Please return every line of the records that contains the word "nhiêu".
|---|
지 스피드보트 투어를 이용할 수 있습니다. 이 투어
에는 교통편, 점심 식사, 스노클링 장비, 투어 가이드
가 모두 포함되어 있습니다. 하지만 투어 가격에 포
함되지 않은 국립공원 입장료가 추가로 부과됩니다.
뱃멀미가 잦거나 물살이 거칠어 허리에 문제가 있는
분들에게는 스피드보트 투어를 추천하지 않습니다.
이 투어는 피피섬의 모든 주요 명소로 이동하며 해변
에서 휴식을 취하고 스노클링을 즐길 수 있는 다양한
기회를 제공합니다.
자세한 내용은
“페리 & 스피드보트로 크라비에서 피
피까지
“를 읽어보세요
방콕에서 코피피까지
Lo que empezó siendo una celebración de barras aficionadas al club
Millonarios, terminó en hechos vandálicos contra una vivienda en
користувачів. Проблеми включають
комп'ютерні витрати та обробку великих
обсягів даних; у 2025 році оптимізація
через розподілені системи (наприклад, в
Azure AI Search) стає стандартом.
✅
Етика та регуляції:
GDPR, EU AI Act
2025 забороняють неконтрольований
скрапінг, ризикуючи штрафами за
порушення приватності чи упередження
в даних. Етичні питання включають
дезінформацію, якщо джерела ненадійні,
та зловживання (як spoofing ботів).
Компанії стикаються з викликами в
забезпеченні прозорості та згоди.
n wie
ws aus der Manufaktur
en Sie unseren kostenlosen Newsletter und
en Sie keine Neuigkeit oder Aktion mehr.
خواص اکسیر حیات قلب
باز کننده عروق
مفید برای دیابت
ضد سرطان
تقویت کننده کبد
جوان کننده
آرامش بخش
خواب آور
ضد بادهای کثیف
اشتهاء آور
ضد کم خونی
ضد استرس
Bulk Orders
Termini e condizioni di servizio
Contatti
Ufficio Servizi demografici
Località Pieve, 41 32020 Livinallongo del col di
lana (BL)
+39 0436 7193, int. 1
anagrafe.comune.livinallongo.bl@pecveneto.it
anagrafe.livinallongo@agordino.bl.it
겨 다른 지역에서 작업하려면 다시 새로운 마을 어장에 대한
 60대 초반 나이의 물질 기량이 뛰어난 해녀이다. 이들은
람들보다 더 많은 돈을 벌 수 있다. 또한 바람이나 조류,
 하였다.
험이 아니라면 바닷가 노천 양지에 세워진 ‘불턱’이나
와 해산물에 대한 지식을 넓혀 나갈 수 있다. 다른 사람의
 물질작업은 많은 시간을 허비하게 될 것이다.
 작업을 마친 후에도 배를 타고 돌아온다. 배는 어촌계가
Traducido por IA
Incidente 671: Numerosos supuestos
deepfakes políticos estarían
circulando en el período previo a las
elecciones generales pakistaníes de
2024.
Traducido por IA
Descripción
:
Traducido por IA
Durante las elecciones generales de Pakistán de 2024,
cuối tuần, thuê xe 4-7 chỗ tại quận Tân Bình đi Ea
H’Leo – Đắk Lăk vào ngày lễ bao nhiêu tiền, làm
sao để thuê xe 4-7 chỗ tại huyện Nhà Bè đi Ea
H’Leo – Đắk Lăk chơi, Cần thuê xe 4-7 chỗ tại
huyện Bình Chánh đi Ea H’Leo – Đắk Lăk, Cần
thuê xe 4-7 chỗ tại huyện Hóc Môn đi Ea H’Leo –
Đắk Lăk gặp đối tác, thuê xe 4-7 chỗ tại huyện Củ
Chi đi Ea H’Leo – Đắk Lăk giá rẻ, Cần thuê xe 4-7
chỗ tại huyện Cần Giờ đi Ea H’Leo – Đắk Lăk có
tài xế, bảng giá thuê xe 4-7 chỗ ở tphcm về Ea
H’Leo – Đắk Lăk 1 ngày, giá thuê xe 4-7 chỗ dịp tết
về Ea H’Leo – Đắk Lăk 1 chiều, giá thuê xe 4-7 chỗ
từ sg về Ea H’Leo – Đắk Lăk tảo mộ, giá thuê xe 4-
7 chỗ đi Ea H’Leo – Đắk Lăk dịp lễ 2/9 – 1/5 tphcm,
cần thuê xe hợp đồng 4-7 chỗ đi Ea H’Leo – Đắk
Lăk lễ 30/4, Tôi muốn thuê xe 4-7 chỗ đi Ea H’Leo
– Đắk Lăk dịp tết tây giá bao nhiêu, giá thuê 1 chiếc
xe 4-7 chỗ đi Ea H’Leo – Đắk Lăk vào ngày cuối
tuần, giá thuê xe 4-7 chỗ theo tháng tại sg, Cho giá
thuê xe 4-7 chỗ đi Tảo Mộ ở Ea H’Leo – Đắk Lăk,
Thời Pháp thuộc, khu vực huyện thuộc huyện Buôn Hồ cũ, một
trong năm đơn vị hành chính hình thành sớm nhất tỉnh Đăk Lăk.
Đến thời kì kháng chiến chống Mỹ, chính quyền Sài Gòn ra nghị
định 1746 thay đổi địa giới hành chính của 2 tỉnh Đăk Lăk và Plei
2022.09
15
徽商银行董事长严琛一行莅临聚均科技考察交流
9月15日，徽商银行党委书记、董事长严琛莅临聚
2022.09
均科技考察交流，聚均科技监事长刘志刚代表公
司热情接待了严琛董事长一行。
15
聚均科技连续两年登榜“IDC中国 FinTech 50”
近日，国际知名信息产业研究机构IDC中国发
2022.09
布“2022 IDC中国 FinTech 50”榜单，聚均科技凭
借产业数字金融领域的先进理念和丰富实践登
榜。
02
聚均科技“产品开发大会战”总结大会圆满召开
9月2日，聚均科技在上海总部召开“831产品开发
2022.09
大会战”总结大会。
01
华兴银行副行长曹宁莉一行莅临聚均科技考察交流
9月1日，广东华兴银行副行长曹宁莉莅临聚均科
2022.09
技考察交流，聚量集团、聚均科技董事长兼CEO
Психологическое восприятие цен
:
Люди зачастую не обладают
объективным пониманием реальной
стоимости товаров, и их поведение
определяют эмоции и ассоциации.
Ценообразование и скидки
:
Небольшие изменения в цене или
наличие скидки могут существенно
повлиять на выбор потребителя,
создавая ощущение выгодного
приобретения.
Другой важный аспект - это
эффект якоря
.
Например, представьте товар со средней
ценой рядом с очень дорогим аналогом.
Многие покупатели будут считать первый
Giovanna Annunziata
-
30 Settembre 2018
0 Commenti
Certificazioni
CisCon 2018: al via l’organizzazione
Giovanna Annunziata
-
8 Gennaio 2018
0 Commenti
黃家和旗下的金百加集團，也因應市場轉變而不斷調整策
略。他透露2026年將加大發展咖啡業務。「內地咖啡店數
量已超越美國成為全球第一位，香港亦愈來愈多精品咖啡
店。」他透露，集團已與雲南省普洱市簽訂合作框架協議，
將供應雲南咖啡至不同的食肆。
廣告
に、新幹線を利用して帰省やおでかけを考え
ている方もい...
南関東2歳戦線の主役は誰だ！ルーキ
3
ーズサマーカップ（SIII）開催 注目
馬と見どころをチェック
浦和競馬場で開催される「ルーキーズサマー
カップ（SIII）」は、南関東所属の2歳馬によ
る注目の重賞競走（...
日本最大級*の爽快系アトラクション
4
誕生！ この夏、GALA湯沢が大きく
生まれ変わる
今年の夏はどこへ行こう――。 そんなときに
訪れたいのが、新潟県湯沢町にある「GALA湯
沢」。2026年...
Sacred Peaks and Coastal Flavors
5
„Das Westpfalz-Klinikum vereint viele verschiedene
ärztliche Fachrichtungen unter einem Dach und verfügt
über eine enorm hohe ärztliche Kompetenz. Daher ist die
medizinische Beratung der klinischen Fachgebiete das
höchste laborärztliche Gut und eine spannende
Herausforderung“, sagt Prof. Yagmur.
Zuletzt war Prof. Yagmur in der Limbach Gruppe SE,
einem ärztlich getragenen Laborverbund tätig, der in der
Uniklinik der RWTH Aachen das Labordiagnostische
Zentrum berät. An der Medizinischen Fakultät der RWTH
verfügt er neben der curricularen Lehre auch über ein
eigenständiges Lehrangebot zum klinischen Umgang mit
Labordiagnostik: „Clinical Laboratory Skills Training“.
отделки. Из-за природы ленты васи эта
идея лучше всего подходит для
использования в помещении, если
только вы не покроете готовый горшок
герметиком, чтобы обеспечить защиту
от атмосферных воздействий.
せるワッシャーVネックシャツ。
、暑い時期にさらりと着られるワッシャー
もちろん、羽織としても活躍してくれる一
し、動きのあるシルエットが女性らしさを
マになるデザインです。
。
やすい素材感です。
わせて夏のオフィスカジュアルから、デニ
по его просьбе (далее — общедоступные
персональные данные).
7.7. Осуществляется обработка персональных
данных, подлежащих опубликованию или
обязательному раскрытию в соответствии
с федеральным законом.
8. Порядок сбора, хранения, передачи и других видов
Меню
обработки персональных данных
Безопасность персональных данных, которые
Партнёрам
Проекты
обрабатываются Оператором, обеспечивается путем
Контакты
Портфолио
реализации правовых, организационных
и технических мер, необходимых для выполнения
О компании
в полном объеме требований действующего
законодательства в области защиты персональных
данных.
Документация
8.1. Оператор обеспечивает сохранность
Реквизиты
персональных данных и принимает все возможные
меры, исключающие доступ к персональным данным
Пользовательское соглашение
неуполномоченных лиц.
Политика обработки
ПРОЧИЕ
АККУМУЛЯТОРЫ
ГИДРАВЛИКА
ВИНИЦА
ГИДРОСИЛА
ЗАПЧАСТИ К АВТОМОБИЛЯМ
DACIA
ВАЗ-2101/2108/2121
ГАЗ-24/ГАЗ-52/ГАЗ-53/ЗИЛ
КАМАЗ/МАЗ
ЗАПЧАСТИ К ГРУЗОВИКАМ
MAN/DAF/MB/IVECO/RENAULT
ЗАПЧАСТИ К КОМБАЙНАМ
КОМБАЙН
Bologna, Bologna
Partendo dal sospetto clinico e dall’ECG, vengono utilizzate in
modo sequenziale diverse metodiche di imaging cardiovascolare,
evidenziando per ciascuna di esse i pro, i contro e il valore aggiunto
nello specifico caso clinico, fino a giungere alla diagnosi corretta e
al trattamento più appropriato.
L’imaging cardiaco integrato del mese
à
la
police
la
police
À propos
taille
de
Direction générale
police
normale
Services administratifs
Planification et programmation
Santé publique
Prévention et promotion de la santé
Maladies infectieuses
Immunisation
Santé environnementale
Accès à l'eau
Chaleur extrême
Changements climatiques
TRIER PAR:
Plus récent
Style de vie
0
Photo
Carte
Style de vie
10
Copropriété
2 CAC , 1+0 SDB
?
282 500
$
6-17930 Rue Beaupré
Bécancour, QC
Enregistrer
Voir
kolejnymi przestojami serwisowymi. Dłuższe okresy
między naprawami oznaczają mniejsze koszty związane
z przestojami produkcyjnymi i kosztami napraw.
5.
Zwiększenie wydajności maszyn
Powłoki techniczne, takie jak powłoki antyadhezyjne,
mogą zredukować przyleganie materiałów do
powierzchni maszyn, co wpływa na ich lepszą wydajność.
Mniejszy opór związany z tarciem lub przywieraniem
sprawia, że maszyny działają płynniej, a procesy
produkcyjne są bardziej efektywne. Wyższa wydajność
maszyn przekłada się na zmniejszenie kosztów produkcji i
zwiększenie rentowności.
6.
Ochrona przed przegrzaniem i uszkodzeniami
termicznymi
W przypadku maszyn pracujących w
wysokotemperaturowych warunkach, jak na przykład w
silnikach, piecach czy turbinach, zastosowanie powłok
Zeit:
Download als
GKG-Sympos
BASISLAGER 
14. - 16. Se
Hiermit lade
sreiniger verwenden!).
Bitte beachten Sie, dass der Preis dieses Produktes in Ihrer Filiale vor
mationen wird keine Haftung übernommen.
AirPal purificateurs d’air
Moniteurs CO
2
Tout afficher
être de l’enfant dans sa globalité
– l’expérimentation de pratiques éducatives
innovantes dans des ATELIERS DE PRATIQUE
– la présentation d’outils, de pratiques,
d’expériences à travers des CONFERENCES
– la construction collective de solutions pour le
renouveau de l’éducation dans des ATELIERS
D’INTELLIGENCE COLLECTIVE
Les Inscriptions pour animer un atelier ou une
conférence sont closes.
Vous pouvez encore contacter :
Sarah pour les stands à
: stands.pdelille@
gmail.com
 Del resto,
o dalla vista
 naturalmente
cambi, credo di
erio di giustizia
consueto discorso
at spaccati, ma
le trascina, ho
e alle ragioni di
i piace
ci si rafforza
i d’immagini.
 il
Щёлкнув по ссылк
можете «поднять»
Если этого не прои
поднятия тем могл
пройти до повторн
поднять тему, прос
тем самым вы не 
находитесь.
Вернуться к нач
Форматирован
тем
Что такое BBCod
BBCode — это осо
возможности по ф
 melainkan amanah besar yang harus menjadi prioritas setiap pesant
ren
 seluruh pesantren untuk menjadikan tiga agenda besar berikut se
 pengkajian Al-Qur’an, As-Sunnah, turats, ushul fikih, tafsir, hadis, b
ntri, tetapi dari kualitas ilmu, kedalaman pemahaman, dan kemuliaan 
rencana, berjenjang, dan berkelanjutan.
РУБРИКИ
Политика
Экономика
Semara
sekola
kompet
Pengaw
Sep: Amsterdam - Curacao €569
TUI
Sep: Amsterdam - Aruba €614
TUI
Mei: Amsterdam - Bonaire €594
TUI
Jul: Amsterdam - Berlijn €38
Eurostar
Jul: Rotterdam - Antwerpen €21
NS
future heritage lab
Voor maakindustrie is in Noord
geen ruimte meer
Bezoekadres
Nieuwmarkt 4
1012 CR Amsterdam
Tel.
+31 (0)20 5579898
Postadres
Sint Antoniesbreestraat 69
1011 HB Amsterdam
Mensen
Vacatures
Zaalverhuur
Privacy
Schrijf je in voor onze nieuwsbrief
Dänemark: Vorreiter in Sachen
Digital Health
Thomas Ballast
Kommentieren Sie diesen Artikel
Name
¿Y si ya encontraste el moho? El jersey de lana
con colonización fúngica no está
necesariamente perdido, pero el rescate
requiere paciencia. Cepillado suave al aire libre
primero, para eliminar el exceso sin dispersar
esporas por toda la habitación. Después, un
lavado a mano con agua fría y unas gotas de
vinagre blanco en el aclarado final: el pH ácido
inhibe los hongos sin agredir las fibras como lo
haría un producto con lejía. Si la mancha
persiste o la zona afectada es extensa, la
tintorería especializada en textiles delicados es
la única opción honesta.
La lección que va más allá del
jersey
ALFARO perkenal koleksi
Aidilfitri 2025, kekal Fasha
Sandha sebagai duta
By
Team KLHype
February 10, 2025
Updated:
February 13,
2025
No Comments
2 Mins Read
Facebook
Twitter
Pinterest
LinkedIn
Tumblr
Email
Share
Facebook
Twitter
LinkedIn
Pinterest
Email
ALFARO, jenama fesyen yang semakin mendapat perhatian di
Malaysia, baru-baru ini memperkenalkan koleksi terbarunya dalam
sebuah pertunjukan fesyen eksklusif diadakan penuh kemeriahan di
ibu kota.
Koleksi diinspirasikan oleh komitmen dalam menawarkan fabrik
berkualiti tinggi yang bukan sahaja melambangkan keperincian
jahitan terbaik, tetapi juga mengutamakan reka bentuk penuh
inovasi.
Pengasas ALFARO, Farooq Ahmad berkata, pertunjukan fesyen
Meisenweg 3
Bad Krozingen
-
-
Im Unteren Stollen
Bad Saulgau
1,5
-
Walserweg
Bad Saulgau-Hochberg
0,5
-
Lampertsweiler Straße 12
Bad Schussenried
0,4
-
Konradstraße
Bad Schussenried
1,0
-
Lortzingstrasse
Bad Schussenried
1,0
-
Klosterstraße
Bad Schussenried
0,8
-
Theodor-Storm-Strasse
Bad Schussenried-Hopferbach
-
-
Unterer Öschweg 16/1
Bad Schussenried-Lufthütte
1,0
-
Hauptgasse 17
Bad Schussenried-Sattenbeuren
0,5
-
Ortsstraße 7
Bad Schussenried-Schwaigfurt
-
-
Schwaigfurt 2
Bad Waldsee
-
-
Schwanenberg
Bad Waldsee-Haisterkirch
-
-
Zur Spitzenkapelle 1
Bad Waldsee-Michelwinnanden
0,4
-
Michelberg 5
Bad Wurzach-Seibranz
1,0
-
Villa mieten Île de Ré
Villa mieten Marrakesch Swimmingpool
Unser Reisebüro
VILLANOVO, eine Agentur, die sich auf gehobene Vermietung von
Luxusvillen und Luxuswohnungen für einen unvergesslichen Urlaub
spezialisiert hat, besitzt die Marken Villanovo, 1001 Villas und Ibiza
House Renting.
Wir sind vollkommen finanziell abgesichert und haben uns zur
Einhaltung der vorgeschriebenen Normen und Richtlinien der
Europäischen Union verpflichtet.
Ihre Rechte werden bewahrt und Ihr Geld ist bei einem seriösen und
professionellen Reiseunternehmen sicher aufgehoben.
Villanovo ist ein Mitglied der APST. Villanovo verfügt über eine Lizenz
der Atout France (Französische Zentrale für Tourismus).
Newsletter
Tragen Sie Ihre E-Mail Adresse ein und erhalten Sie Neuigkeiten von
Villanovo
|---|
- [SOLUTION TO THIS TASK]
H’Leo – Đắk Lăk vào ngày lễ bao nhiêu tiền, làm
– Đắk Lăk dịp tết tây giá bao nhiêu, giá thuê 1 chiếc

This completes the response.